Korman Communities, operator of the luxury AKA extended-stay hotels, is appealing a decision by the City of West Hollywood that it is violating the law by renting rooms in the eight-story west tower of at 8500 Sunset Blvd. for short-term corporate stays.
The appeal will be heard next Thursday by the West Hollywood Planning Commission and has drawn objections from a number of local hotel owners and operators.
John Keho, the city’s interim director of planning and development services, issued a ruling in November of last year that Korman was using the 110 units for “temporary lodging,” effectively making it a hotel. Those units, part of a project by the CIM Group, initially were intended to be condominiums, as were the 80 units in the adjacent east tower.
When Korman and the Brookfield Properties Group bought the east and west towers from CIM last summer, they announced that all 190 units would be used for short-term corporate rentals. Korman operates 11 other luxury short-term rental properties, including one in Beverly Hills. Korman quickly backtracked on that plan when it discovered that city law bans such short-term corporate rentals in West Hollywood. On July 10 of last year, Korman announced that it would lease the 80 units in the east tower as unfurnished apartments with a minimum one-year lease and rent the furnished 110 units in the west tower for stays of 30 or more days — an apparent effort to avoid violating the city law against short-term rentals. Those rentals began in January. Currently, rents for a 31-day stay range from $270 a night ($8,370 for 31 days) for a “studio,” which is a fully furnished, one-bedroom unit with a kitchen, to $650 a night ($20,150 for 31 days) for a “two bedroom premium suite.” That 1,260-square-foot unit includes a kitchen along with a washer and dryer and two “spa-like baths.”
Research by the city’s Planning and Development Services Department turned up evidence online that AKA was promoting the West Hollywood building as a hotel and that websites offered users an option to “reserve” a unit, a term typically use to make a hotel room reservation. In a report to the Planning Commission, the department also noted that information found online promotes the building as “a smart way to travel for two weeks or longer” and says the rooms can be rented online at the AKA West Hollywood website, https://www.stayaka.com/aka-west-hollywood. Such online rentals are not typical for apartments, where a tenant usually has to go through a more rigorous application process, including a credit check. The AKA West Hollywood website currently does not accept reservations for stays of fewer than 31 days.

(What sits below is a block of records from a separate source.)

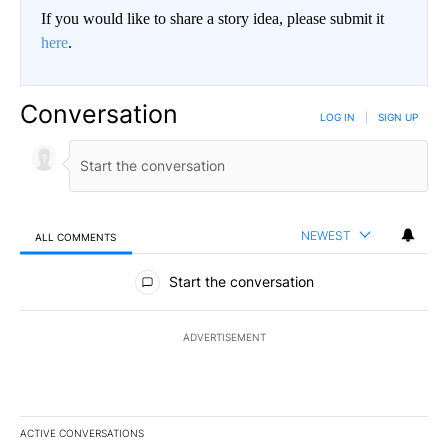
If you would like to share a story idea, please submit it
here
.
Conversation
LOG IN
|
SIGN UP
NEWEST
ALL COMMENTS
All Comments
Start the conversation
ADVERTISEMENT
ACTIVE CONVERSATIONS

That and other evidence led to KeHo’s decision that Korman was operating a hotel and not necessarily renting the units for long term stays. City officials speaking off the record also have noted that a rental of 31 days or more can be cancelled by the renter after a shorter stay, effectively making the unit a short-term rental. Keho’s decision was that Korman is in violation of the development agreement that CIM Group had reached with the city and the required environmental impact statement, which didn’t anticipate short-term rentals.
The Planning Commission has received emails and letters from managers of most of its major hotels supporting Keho’s decision and asking that Korman’s appeal be denied. Those hotels include the Ramada Plaza Hotel, the London West Hollywood, the Chamberlain West Hollywood, Le Montrose Suite, Petit Ermitage, the Andaz West Hollywood, the Jeremy, the Mondrian LA, the Standard Hollywood and the Sunset Marquis.
“The city has more than 1,000 new hotel rooms that have either opened, are under construction or in planning, more than doubling the current inventory of rooms and more new hotel rooms are being opened in Los Angeles than in any other city in the United States,” said Rod Gruendyke, vice president of the Sunset Marquis. “Aside from the clear legal impediments of their strategy, AKA should not be permitted to shift the balance in the city from residential to transient use for a brand new residential project they purchased knowing full well both the the permitted (and unpermitted) uses for the site.”
Norbert Relecker, the general manager of the Mondrian and chair of the Visit West Hollywood board of directors, noted that the REV Par index (revenue per available room) for area hotels has declined 5.7% compared to that in neighboring communities. “We do not need to place more strain on the hotel economy than there is already,” Relecker said. “Our Visit West Hollywood organization is working hard on marketing our area and promote what we have to offer.”
In a letter last Fall contesting the city’s decision, Korman’s lawyer William Delvac, argued that AKA is not using the building as a hotel, saying that hotels have an average stay of three to four days compared to the minimum 31-day lease at the AKA building. He also argued that the average hotel room is 350 square feet, while the apartments at 8500 Sunset average over 1,000 square feet and that nothing in the city’s zoning code actually requires a rental agreement of more than 31 days.
The Planning Commission will consider the appeal on Thursday at its meeting at 6:30 p.m. at the City Council Chambers, 625 N. San Vicente Blvd.